Ontogeny of pancreatic macrophages. (A) Flt3-cre × Rosa^mTmG reporter mice (13–14 wk of age) were analyzed by flow cytometry and gated on singlets for CD45⁺ cells and macrophages (F4/80⁺ CD11b⁺) from islets, stroma, and PLNs to evaluate GFP and tdTomato (TdTom⁺) expression. Pooled results (right) from seven independent evaluations are shown. (B) Csf1r-Mer-iCre-Mer × Rosa^mTmG reporter mice were gavaged with tamoxifen at E8.5 to label the progeny of yolk sac macrophages (TdTomato⁻ GFP⁺). Islets, stroma, and PLN macrophages were evaluated at 10 wk of age to determine whether yolk sac progeny persisted into adulthood. Pooled results (right) from two experiments show the percentage of labeled (GFP⁺) macrophages (islets, stroma, and PLNs), brain microglia, and blood monocytes. Bars indicate the mean ± SEM. (C) Pancreatic stroma of Flt3-cre × Rosa^mTmG reporter mice (13–14 wk of age) were analyzed by flow cytometry and gated on macrophages (F4/80⁺ CD11b⁺) for their TdTom⁺ or GFP⁺ expression (R1 and R2 gates, respectively) to evaluate CD206 and CD301 profiles.

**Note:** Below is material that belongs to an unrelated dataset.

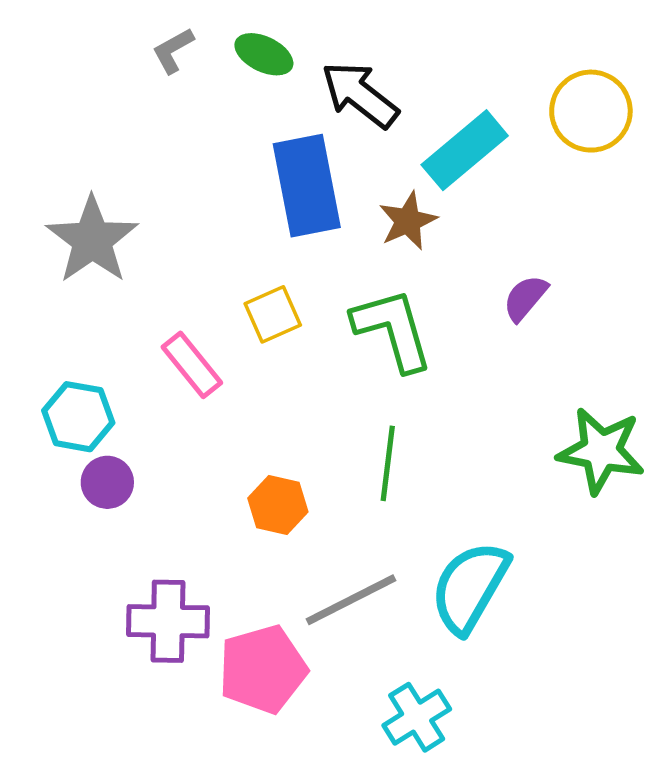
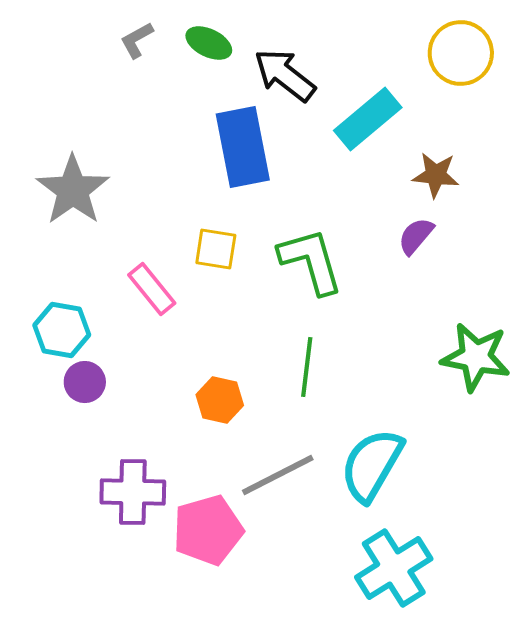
yellow circle: (591, 111) -> (461, 53), moved
brown star: (408, 221) -> (436, 175), moved, turned 30
yellow square: (273, 314) -> (216, 249), turned 33
cyan cross: (417, 717) -> (394, 568), moved, size x1.4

Data are representative of two independent experiments. (D) Immunofluorescence examination of pancreatic sections from 10-wk-old mice showing stromal macrophage distribution (stained for CD68 in red), their positive or negative expression for CD206 (green), and nuclear staining by DAPI (blue). Higher magnifications of the periductal area (boxes) are shown below. Images are representative of 8–10 sections from two examined mice. Bars, 100 µm. (right) Quantitative analysis showing distribution of CD206⁺ and CD206⁻ macrophages in stroma and ductal-associated areas. Bars indicate the mean. P-values were calculated using the Mann–Whitney U test: ***, P < 0.001; NS, P ≥ 0.05.